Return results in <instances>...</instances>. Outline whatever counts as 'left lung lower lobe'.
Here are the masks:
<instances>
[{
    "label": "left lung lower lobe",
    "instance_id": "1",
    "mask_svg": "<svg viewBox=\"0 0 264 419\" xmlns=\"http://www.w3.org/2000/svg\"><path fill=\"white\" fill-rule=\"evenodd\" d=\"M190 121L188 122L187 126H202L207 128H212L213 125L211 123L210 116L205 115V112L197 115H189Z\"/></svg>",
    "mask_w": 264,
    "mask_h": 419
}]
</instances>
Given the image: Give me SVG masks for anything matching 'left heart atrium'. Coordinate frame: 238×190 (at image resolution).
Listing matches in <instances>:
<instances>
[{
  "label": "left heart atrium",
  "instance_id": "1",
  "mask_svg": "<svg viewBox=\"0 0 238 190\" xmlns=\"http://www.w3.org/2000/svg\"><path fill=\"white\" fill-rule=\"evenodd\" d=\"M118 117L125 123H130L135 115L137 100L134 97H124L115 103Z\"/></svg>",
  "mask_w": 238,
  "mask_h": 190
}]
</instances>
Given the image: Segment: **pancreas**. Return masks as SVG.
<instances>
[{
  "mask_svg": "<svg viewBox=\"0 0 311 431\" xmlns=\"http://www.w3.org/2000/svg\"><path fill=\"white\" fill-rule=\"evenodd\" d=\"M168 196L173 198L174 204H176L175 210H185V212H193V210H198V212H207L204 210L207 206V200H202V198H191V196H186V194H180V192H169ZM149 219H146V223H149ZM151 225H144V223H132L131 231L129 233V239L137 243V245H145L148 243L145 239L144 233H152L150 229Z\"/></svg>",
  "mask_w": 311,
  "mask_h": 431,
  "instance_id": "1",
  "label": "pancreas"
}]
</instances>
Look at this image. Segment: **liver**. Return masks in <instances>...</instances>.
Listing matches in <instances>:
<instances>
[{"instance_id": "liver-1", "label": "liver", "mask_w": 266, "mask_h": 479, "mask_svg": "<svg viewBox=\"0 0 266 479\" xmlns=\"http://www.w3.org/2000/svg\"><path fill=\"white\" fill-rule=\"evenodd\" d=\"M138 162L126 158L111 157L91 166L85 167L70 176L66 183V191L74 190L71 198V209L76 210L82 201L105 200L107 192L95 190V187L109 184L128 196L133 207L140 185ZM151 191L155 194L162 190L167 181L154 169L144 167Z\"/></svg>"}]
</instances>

Assignment:
Can you reproduce all the material exactly?

Solution to the exercise:
Return results in <instances>...</instances>. Outline whatever counts as 'left lung lower lobe'.
Here are the masks:
<instances>
[{
    "label": "left lung lower lobe",
    "instance_id": "1",
    "mask_svg": "<svg viewBox=\"0 0 264 419\" xmlns=\"http://www.w3.org/2000/svg\"><path fill=\"white\" fill-rule=\"evenodd\" d=\"M190 121L188 122L187 126H202L207 128H212L213 125L211 123L210 116L205 115V112L197 115H189Z\"/></svg>",
    "mask_w": 264,
    "mask_h": 419
}]
</instances>
Given the image: Give me SVG masks for anything matching 'left heart atrium'. Coordinate frame: 238×190 (at image resolution).
Listing matches in <instances>:
<instances>
[{
  "label": "left heart atrium",
  "instance_id": "1",
  "mask_svg": "<svg viewBox=\"0 0 238 190\" xmlns=\"http://www.w3.org/2000/svg\"><path fill=\"white\" fill-rule=\"evenodd\" d=\"M118 117L125 123H130L135 115L137 100L134 97H124L115 103Z\"/></svg>",
  "mask_w": 238,
  "mask_h": 190
}]
</instances>
Given the image: Segment: **pancreas**. Return masks as SVG.
<instances>
[{
  "mask_svg": "<svg viewBox=\"0 0 311 431\" xmlns=\"http://www.w3.org/2000/svg\"><path fill=\"white\" fill-rule=\"evenodd\" d=\"M168 196L173 198L174 204H176L175 210H185V212H193V210H198V212H207L204 210L207 206V200H202V198H191V196H186V194H180V192H169ZM149 219H146V223H149ZM151 225H144V223H132L131 231L129 233V239L137 243V245H145L148 243L145 239L144 233H152L150 229Z\"/></svg>",
  "mask_w": 311,
  "mask_h": 431,
  "instance_id": "1",
  "label": "pancreas"
}]
</instances>
Look at this image. Segment: **liver**. Return masks in <instances>...</instances>.
Listing matches in <instances>:
<instances>
[{"instance_id": "liver-1", "label": "liver", "mask_w": 266, "mask_h": 479, "mask_svg": "<svg viewBox=\"0 0 266 479\" xmlns=\"http://www.w3.org/2000/svg\"><path fill=\"white\" fill-rule=\"evenodd\" d=\"M138 162L126 158L111 157L91 166L85 167L70 176L66 183V191L74 190L71 198V209L76 210L82 201L105 200L107 192L95 190V187L109 184L128 196L133 207L140 185ZM151 191L155 194L162 190L167 181L154 169L144 167Z\"/></svg>"}]
</instances>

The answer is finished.